§ EXTRACTED INFORMATION:
--- START ---

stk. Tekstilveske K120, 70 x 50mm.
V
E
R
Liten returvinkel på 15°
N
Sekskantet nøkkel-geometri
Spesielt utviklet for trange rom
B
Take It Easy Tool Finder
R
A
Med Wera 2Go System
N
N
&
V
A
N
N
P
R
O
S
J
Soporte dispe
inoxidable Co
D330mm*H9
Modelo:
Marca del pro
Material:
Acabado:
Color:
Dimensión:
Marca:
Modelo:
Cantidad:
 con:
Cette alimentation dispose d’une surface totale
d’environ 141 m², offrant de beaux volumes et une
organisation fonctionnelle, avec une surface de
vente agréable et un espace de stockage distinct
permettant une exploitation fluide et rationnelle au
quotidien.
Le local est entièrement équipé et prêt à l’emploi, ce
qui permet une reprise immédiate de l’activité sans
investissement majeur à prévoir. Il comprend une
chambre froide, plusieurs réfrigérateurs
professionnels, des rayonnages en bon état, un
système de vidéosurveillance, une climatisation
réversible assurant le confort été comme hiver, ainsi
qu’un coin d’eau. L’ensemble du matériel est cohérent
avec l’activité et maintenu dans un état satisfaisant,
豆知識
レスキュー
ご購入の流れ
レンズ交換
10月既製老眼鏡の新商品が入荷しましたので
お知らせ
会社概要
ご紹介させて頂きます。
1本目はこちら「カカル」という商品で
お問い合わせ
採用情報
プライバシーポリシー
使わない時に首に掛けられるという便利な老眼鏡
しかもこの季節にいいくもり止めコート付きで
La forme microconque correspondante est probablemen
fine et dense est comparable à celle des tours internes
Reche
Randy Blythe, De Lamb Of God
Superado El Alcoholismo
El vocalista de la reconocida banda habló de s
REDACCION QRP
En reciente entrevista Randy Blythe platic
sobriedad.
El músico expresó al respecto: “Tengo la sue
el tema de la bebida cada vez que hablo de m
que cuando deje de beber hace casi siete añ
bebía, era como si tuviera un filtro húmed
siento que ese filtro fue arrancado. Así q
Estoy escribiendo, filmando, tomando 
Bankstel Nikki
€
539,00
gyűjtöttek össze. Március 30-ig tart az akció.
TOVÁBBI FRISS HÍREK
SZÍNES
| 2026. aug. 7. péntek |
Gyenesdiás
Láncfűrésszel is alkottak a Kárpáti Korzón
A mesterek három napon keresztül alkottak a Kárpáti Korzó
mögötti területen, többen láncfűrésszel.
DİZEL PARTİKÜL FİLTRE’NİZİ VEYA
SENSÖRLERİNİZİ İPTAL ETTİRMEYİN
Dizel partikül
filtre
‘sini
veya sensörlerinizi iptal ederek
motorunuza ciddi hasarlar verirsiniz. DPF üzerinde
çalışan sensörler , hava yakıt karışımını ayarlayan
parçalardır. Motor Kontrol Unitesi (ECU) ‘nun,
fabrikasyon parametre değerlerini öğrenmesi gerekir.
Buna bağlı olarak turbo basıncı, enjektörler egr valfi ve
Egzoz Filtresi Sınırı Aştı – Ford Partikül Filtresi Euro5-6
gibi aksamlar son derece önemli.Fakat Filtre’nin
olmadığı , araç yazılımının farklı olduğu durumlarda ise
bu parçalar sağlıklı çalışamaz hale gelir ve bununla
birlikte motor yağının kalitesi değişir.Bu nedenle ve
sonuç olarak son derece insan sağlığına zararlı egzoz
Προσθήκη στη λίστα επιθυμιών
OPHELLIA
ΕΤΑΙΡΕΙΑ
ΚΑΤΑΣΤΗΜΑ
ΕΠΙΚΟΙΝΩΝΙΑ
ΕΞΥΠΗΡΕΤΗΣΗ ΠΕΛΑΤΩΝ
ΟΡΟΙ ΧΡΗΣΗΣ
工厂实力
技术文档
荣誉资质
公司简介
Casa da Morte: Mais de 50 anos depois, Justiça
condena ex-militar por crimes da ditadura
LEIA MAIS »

--- END ---

§ TASK ITEM:
Write down how many lines above contain the string "filtro", and nothing besides.

§ WRITTEN ANSWER:
2